BEGIN Extracted entries
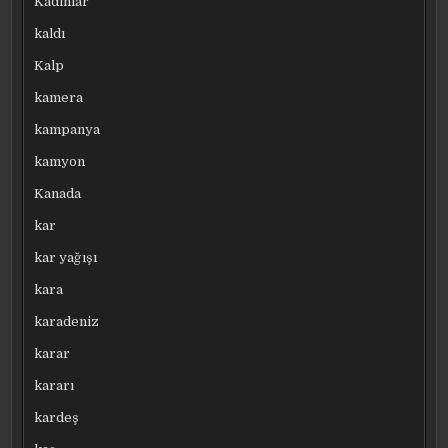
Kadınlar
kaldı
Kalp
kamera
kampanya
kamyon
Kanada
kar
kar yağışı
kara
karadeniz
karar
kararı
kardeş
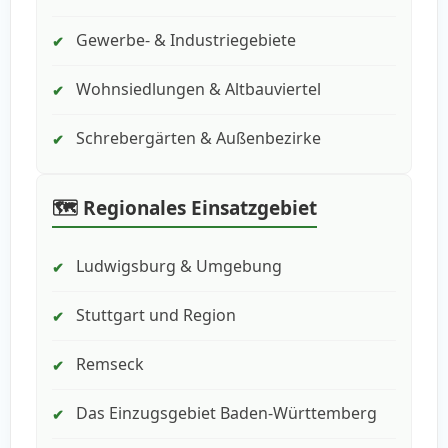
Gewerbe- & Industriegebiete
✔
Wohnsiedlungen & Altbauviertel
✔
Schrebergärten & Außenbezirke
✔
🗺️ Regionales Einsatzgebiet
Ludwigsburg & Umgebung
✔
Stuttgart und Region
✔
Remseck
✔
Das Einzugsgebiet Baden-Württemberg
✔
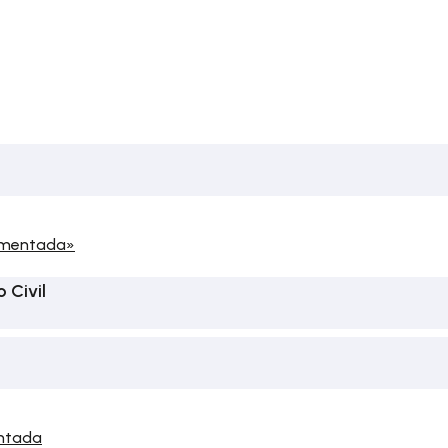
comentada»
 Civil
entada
END Extracted entries
BEGIN Extracted entries
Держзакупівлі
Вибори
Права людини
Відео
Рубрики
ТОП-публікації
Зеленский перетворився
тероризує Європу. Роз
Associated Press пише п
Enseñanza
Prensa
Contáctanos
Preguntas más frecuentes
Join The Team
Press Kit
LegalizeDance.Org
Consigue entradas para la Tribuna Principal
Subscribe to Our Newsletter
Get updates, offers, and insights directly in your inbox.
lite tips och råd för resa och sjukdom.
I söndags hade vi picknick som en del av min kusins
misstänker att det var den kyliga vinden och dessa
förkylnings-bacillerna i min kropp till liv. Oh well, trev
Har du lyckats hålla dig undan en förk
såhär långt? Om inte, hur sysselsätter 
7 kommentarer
END Extracted entries
_What is expected_
Give back, word for word, only the lines above from the line holding "Держзакупівлі" to the line holding "7 kommentarer", both included.

_Response area_
Держзакупівлі
Вибори
Права людини
Відео
Рубрики
ТОП-публікації
Зеленский перетворився
тероризує Європу. Роз
Associated Press пише п
Enseñanza
Prensa
Contáctanos
Preguntas más frecuentes
Join The Team
Press Kit
LegalizeDance.Org
Consigue entradas para la Tribuna Principal
Subscribe to Our Newsletter
Get updates, offers, and insights directly in your inbox.
lite tips och råd för resa och sjukdom.
I söndags hade vi picknick som en del av min kusins
misstänker att det var den kyliga vinden och dessa
förkylnings-bacillerna i min kropp till liv. Oh well, trev
Har du lyckats hålla dig undan en förk
såhär långt? Om inte, hur sysselsätter 
7 kommentarer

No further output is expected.